__Problem to solve__: How many lines in the listing below include the word "الجامعات"? Answer with the number and nothing else.

__Records for the exercise__:
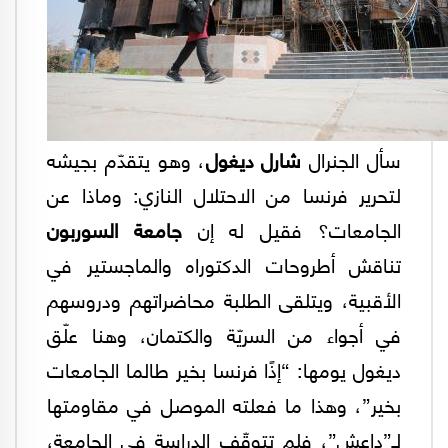
سأل الجنرال
شارل ديغول
، وهو يتقدّم بجيشه
لتحرير فرنسا من الاحتلال النازي: وماذا عن
الجامعات؟ فقيل له إن
جامعة السوربون
تناقش أطروحات الدكتوراه والماجستير في
الأقبية، ويتلقى الطلبة محاضراتهم ودروسهم
في أجواء من السريّة والكتمان، وهنا علّق
ديغول يومها: “إذًا فرنسا بخير طالما الجامعات
بخير”، وهذا ما فعلته الموصل في مقاومتها
لـ”داعش”، فلم تتوقّف الدراسة في الجامعة،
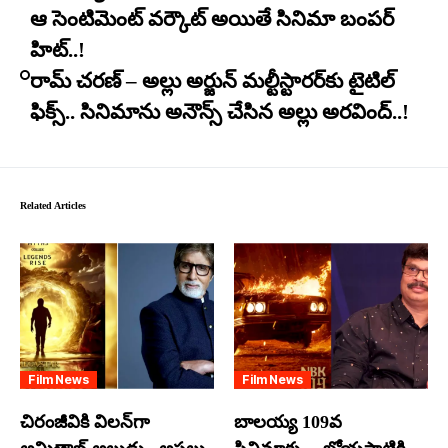
ఆ సెంటిమెంట్ వర్కౌట్ అయితే సినిమా బంపర్
హిట్..!
రామ్ చరణ్ – అల్లు అర్జున్ మల్టీస్టారర్​కు టైటిల్
ఫిక్స్.. సినిమాను అనౌన్స్ చేసిన అల్లు అరవింద్..!
Related Articles
Film News
Film News
చిరంజీవికి విలన్‌గా
బాలయ్య 109వ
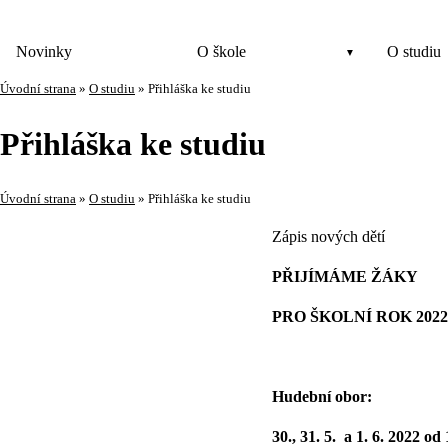
Novinky
O škole
O studiu
Úvodní strana
»
O studiu
»
Přihláška ke studiu
Přihláška ke studiu
Úvodní strana
»
O studiu
»
Přihláška ke studiu
Zápis nových dětí
PŘIJÍMÁME ŽÁKY
PRO ŠKOLNÍ ROK 2022
Hudební obor:
30., 31. 5. a 1. 6. 2022 od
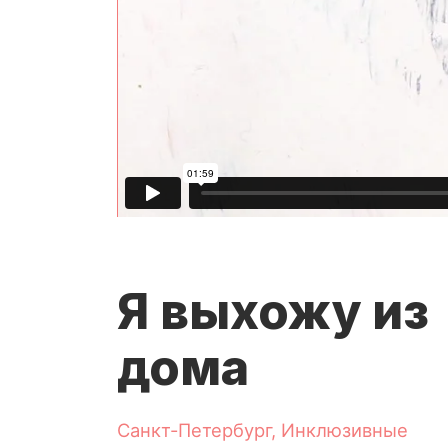
Я выхожу из
дома
Санкт-Петербург, Инклюзивные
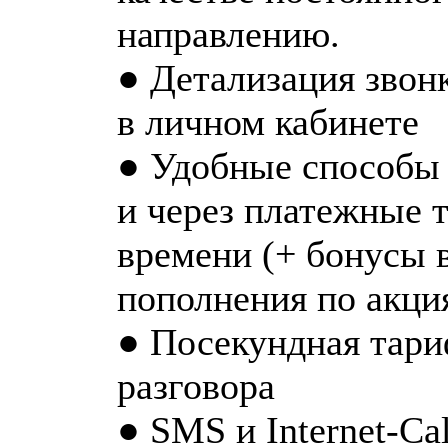
направлению.
● Детализация звон
в личном кабинете
● Удобные способы 
и через платежные 
времени (+ бонусы 
пополнения по акци
● Посекундная тари
разговора
● SMS и Internet-Ca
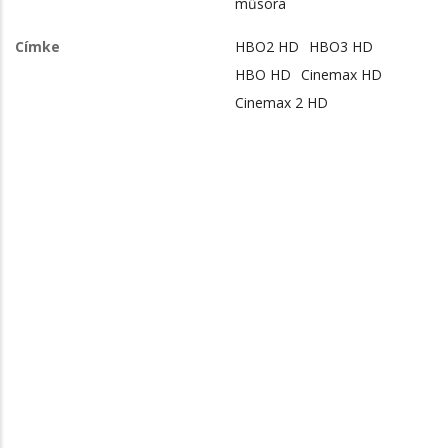
műsora
Címke
HBO2 HD
HBO3 HD
HBO HD
Cinemax HD
Cinemax 2 HD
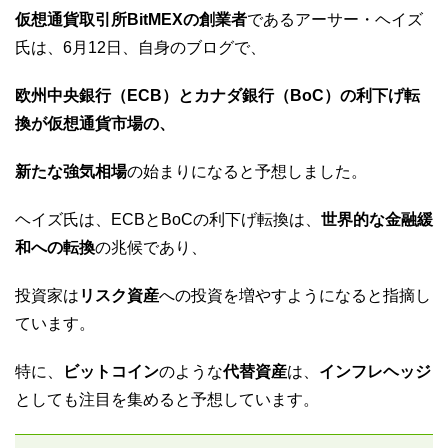
仮想通貨取引所BitMEXの創業者
であるアーサー・ヘイズ
氏は、6月12日、自身のブログで、
欧州中央銀行（ECB）とカナダ銀行（BoC）の利下げ転
換が仮想通貨市場の、
新たな強気相場
の始まりになると予想しました。
ヘイズ氏は、ECBとBoCの利下げ転換は、
世界的な金融緩
和への転換
の兆候であり、
投資家は
リスク資産
への投資を増やすようになると指摘し
ています。
特に、
ビットコイン
のような
代替資産
は、
インフレヘッジ
としても注目を集めると予想しています。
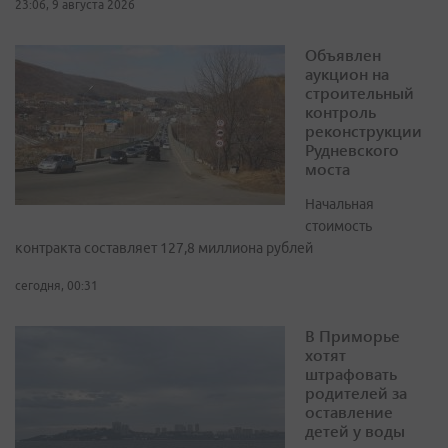
23:06, 9 августа 2026
Объявлен
аукцион на
строительный
контроль
реконструкции
Рудневского
моста
Начальная
стоимость
контракта составляет 127,8 миллиона рублей
сегодня, 00:31
В Приморье
хотят
штрафовать
родителей за
оставление
детей у воды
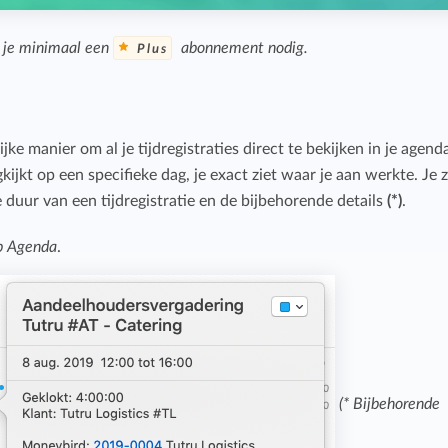
b je minimaal een
abonnement nodig.
Plus
e manier om al je tijdregistraties direct te bekijken in je agend
gkijkt op een specifieke dag, je exact ziet waar je aan werkte. Je z
e duur van een tijdregistratie en de bijbehorende details
(*)
.
pp Agenda
.
(* Bijbehorende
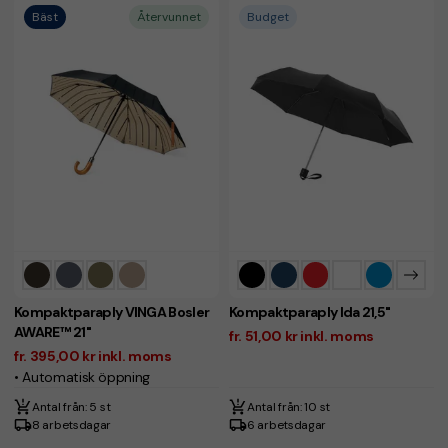
Bäst
Återvunnet
Budget
Kompaktparaply VINGA Bosler
Kompaktparaply Ida 21,5"
AWARE™ 21"
fr. 51,00 kr inkl. moms
fr. 395,00 kr inkl. moms
• Automatisk öppning
Antal från: 5 st
Antal från: 10 st
8 arbetsdagar
6 arbetsdagar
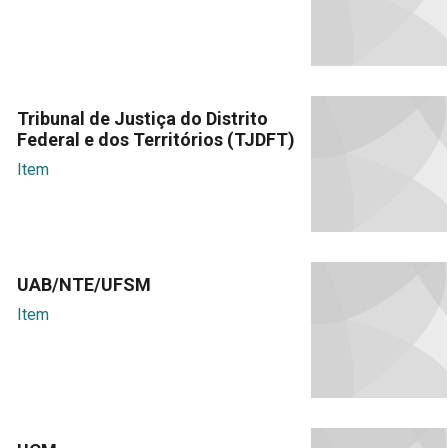
Tribunal de Justiça do Distrito
Federal e dos Territórios (TJDFT)
Item
UAB/NTE/UFSM
Item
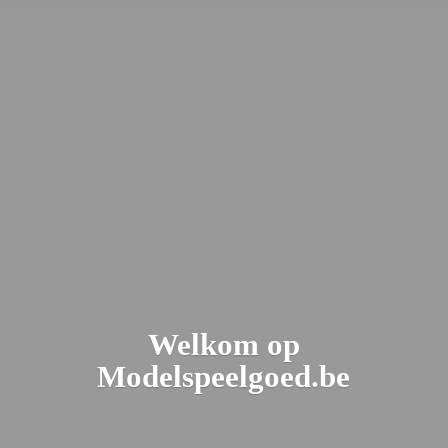
Welkom
op
Modelspeelgoed.be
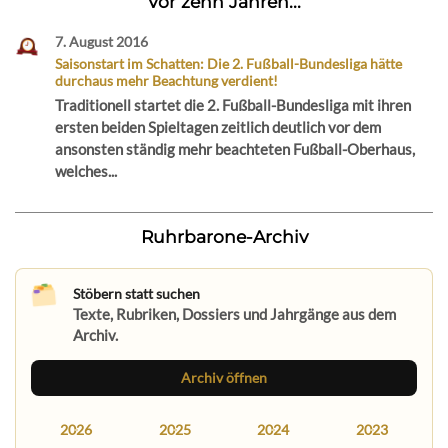
Vor zehn Jahren...
7. August 2016
Saisonstart im Schatten: Die 2. Fußball-Bundesliga hätte
durchaus mehr Beachtung verdient!
Traditionell startet die 2. Fußball-Bundesliga mit ihren
ersten beiden Spieltagen zeitlich deutlich vor dem
ansonsten ständig mehr beachteten Fußball-Oberhaus,
welches...
Ruhrbarone-Archiv
Stöbern statt suchen
Texte, Rubriken, Dossiers und Jahrgänge aus dem
Archiv.
Archiv öffnen
2026
2025
2024
2023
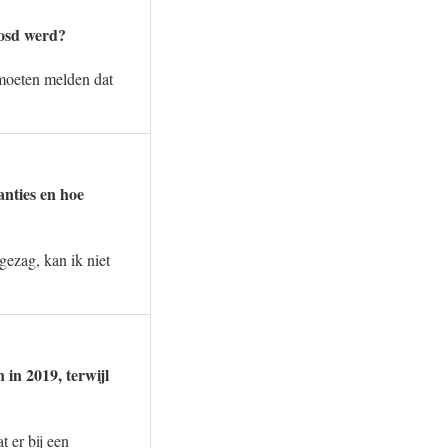
oosd werd?
moeten melden dat
anties en hoe
ezag, kan ik niet
in 2019, terwijl
 er bij een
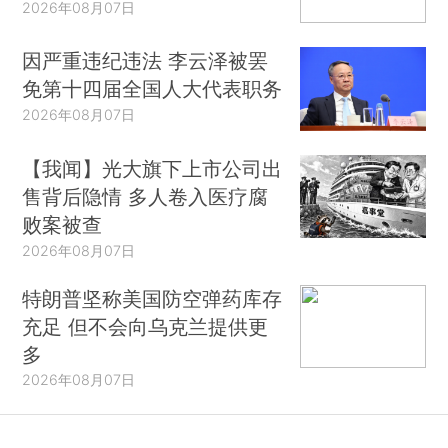
2026年08月07日
因严重违纪违法 李云泽被罢
免第十四届全国人大代表职务
2026年08月07日
【我闻】光大旗下上市公司出
售背后隐情 多人卷入医疗腐
败案被查
2026年08月07日
特朗普坚称美国防空弹药库存
充足 但不会向乌克兰提供更
多
2026年08月07日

__Expected output__: 2